Doppler profiles are useful to guide treatment. In Grade One diastolic dysfunction, diuresis need not be increased. The emphasis is to maintain synchrony, reduce the heart rate to allow more time for diastolic filling and maximize neurohumoral antagonism. Grade One patients have the best prognosis. In contrast, in Grade Three or Grade Four diastolic dysfunction, there is marked elevation of filling pressures and diuresis is needed under very controlled conditions. Maximum neurohumoral antagonism is needed and the patients must be followed very closely. These patients have a poor prognosis, and if appropriate early consideration for transplantation is needed.

Investigators from Boston showed that in the adult rat heart adenoviral gene transfer of sarcoplasmic reticulum Ca²⁺-ATPase (AdSERCA2a) restored diastolic dysfunction. With age, LV end diastolic pressure increases. Gene therapy with AdSERCA2a resulted in significantly lower end diastolic pressures that were closer to normal. Also with age, relaxation slows, but is returned to baseline levels with gene therapy.

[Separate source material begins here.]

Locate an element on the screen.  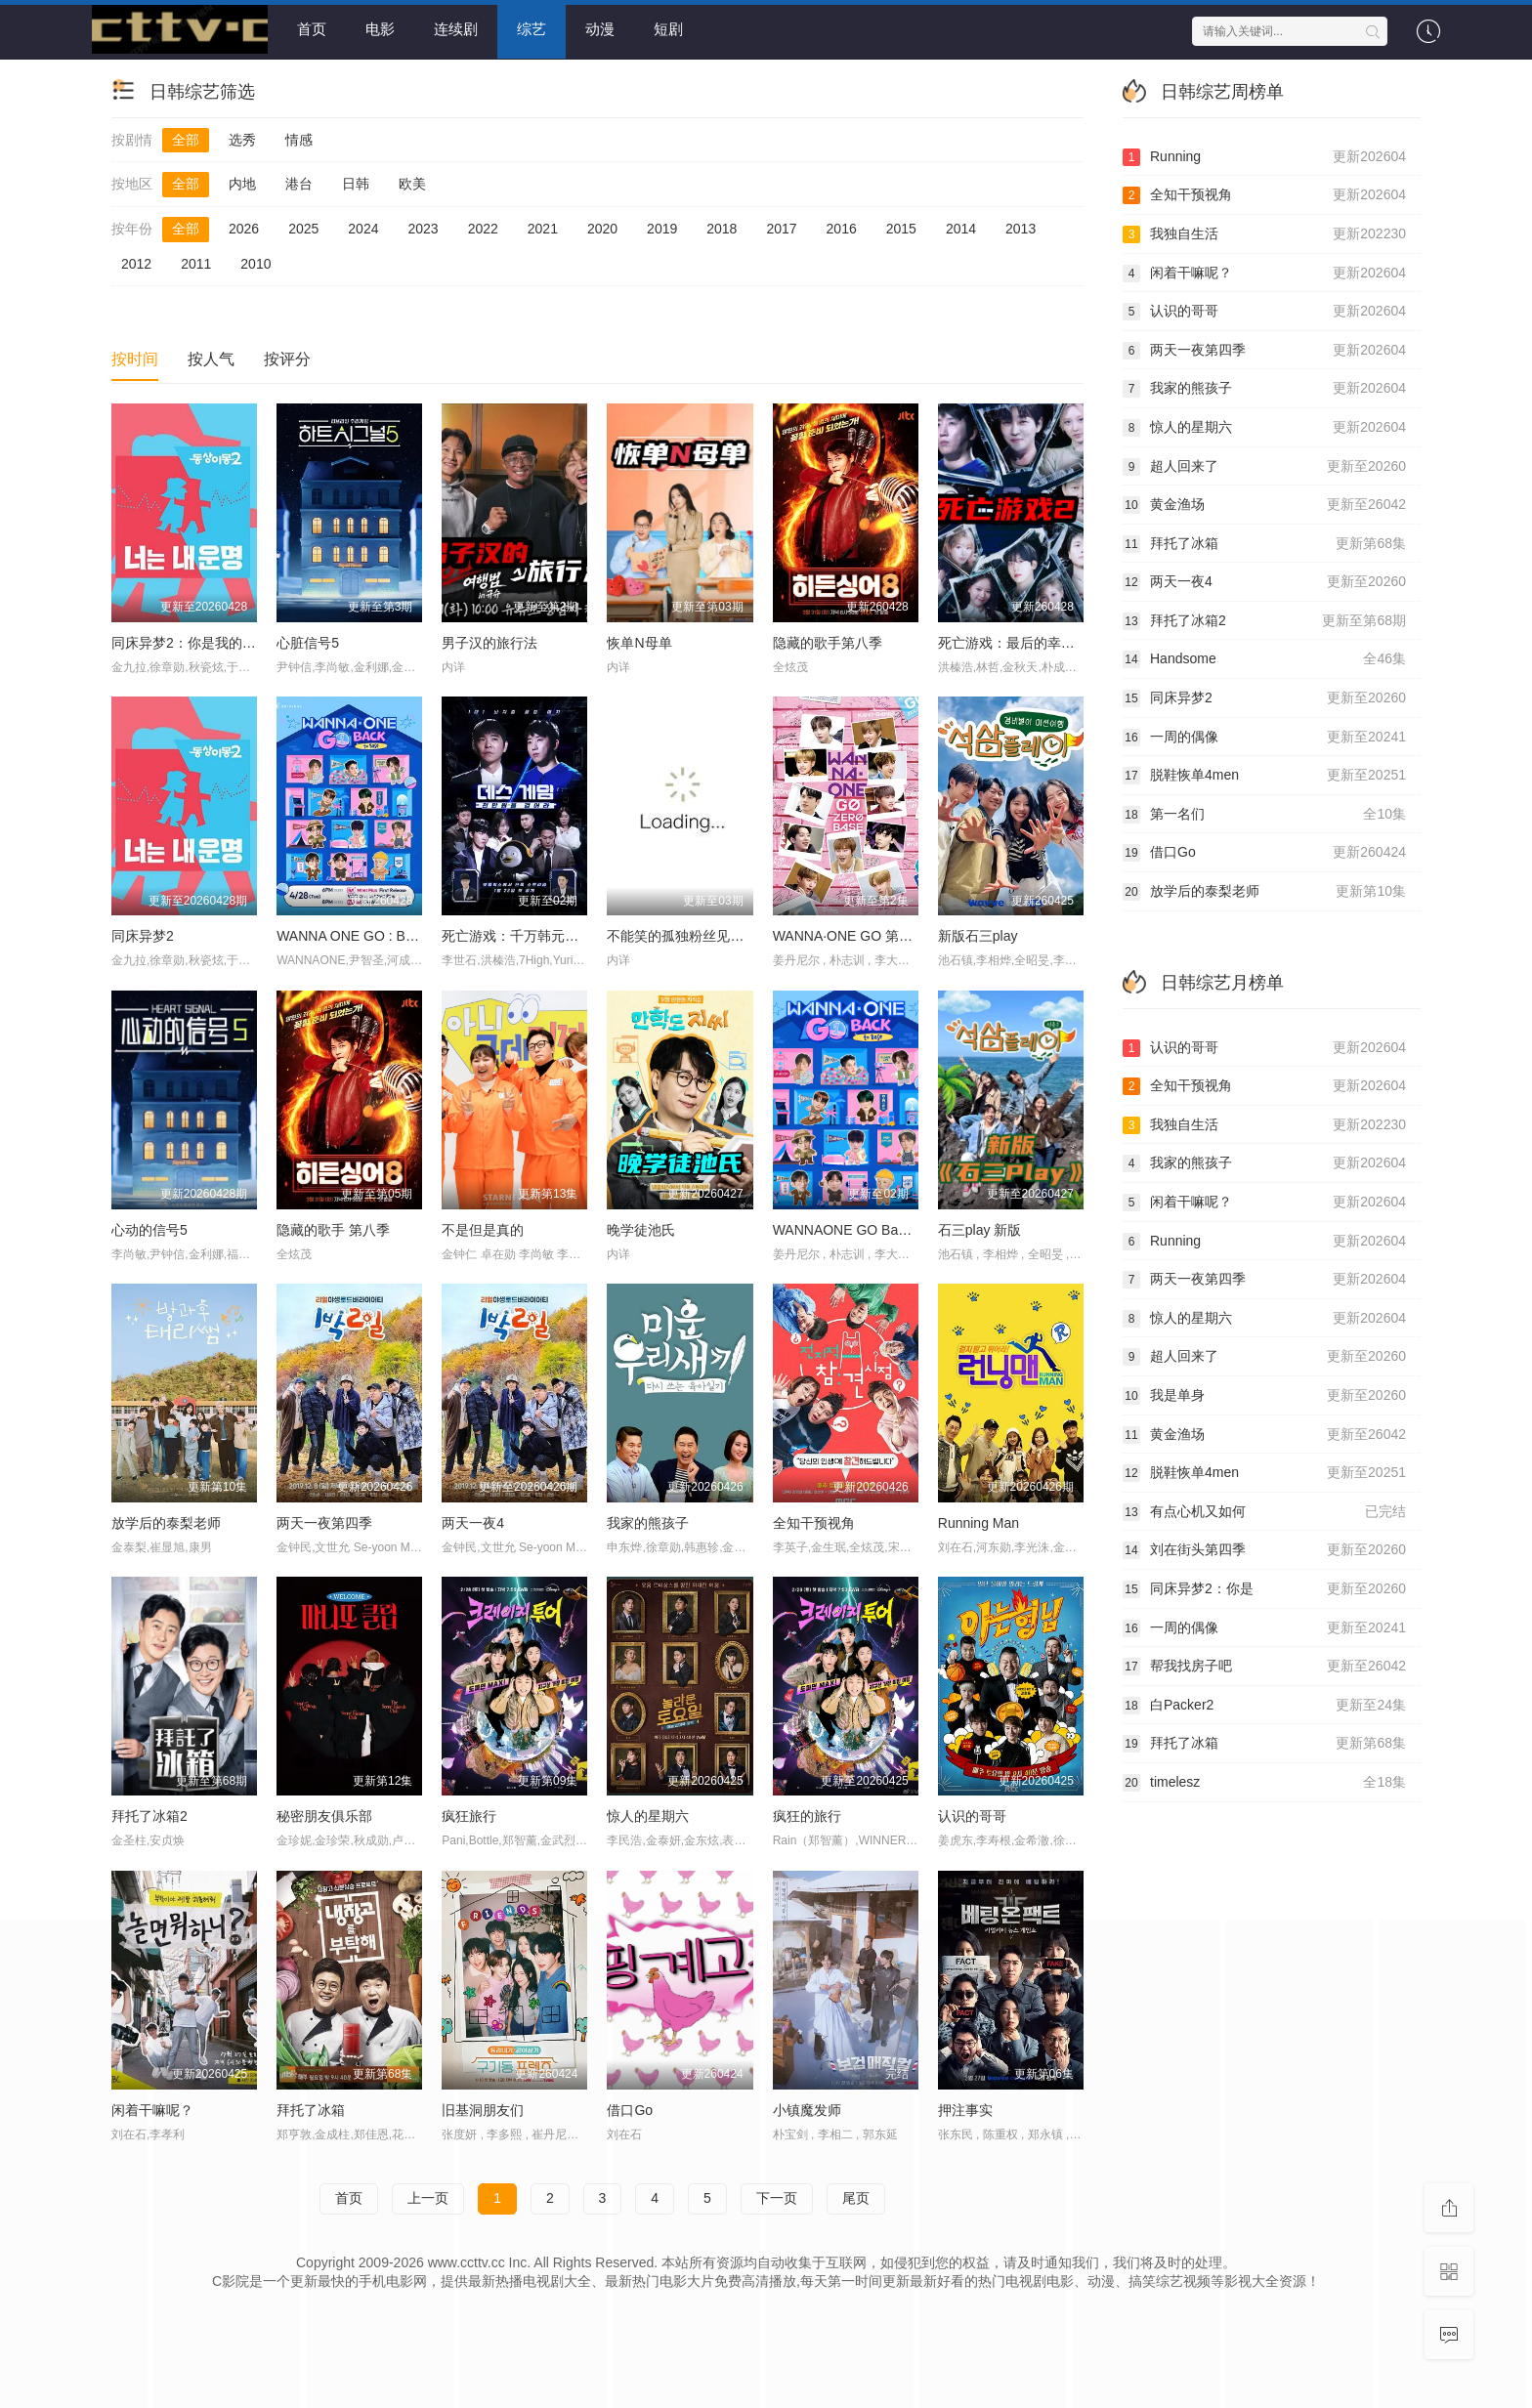 隐藏的歌手 第八季 is located at coordinates (333, 1229).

A comparison of patients with classic hypertrophic cardiomyopathy (gene positive, LVH present) and gene-positive relatives without LVH (normal wall thickness) showed that even in the presence of normal morphology the latter group had abnormal Doppler tissue imaging. Doppler tissue imaging detects abnormalities in the actin myosin interaction at the molecular level. The finding of a non-invasive measure of LV function using Doppler tissue imaging that potentially predicts hypertrophic gene positivity before the development of hypertrophy, if substantiated by other investigators, will truly revolutionize the understanding and management of hypertrophic cardiomyopathy.

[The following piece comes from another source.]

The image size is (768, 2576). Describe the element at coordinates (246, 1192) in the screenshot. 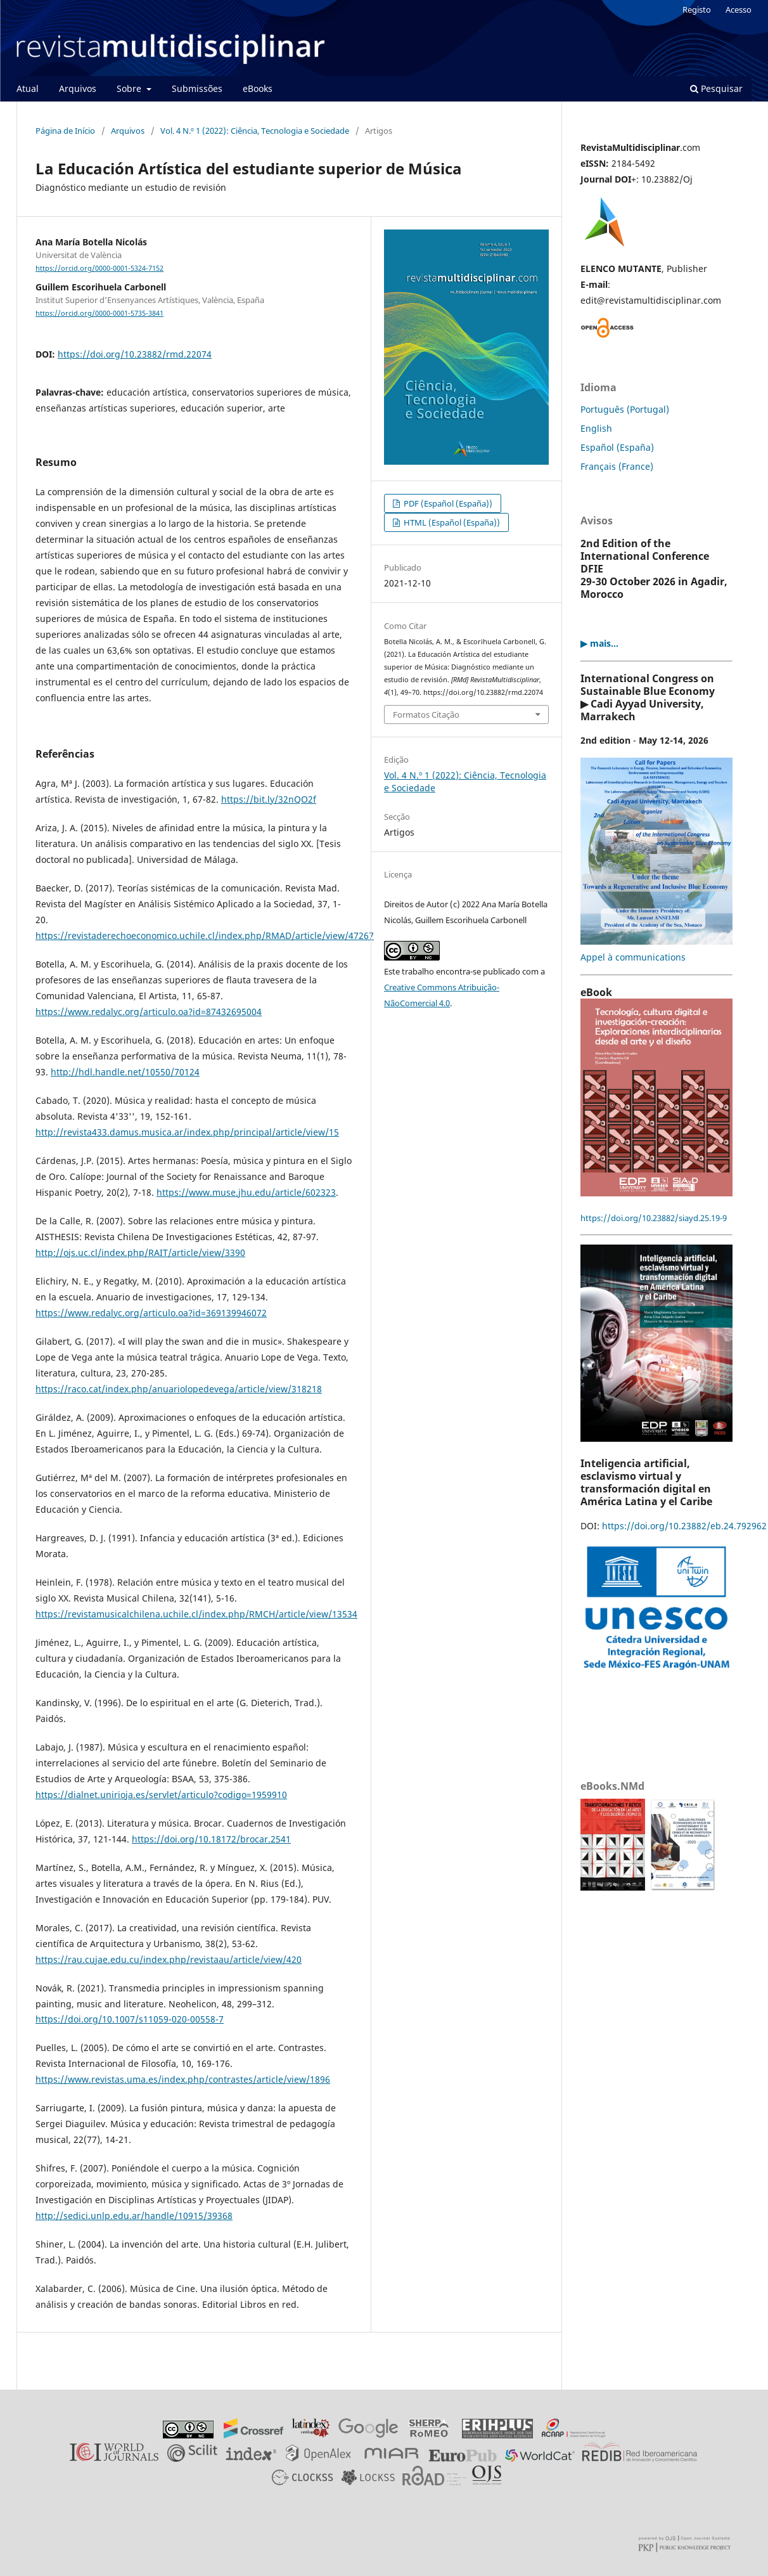 I see `https://www.muse.jhu.edu/article/602323` at that location.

A 10% incidence of atrial fibrillation (AF) was shown in a study of 840 patients aged 75 to 100 years in Olmstead County, with a mean follow-up of four years. The development of AF could be predicted based on the size of the left atrium. A low incidence of AF was seen in patients with a low left atrial volume index, while there was a high incidence of AF in patients with a significantly elevated left atrial volume index. The left atrial digitation correlated with the Doppler finding. In patients with a normal pattern there was no incidence of AF at 5 years. For patients with Grade One or Grade Two dysfunction and abnormal relaxation, the risk of AF was intermediate. The highest incidence of AF was seen in the patients with Grade Three dysfunction and a restrictive pattern. This now provides a non-invasive marker to predict the patients at highest risk of developing AF. Diastolic dysfunction appears to be an important precursor of non-valvular AF in the elderly population, with an independent, graded relationship between the severity of diastolic dysfunction and the risk of non-valvular AF.